> Requirement: Your output should consist of the lines from the first line of the records below through the one with "Umgebung filtert. Die aktive", exactly, minus the pictures.

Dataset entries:
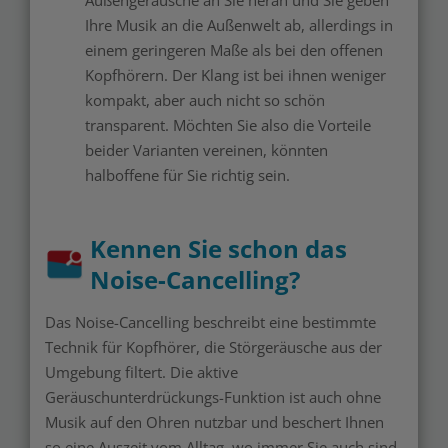
Außengeräusche an Sie heran und Sie geben
Ihre Musik an die Außenwelt ab, allerdings in
einem geringeren Maße als bei den offenen
Kopfhörern. Der Klang ist bei ihnen weniger
kompakt, aber auch nicht so schön
transparent. Möchten Sie also die Vorteile
beider Varianten vereinen, könnten
halboffene für Sie richtig sein.
Kennen Sie schon das
Noise-Cancelling?
Das Noise-Cancelling beschreibt eine bestimmte
Technik für Kopfhörer, die Störgeräusche aus der
Umgebung filtert. Die aktive
Geräuschunterdrückungs-Funktion ist auch ohne
Musik auf den Ohren nutzbar und beschert Ihnen
so eine Auszeit vom Alltag, wo immer Sie auch sind.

> Answer box:
Außengeräusche an Sie heran und Sie geben
Ihre Musik an die Außenwelt ab, allerdings in
einem geringeren Maße als bei den offenen
Kopfhörern. Der Klang ist bei ihnen weniger
kompakt, aber auch nicht so schön
transparent. Möchten Sie also die Vorteile
beider Varianten vereinen, könnten
halboffene für Sie richtig sein.
Kennen Sie schon das
Noise-Cancelling?
Das Noise-Cancelling beschreibt eine bestimmte
Technik für Kopfhörer, die Störgeräusche aus der
Umgebung filtert. Die aktive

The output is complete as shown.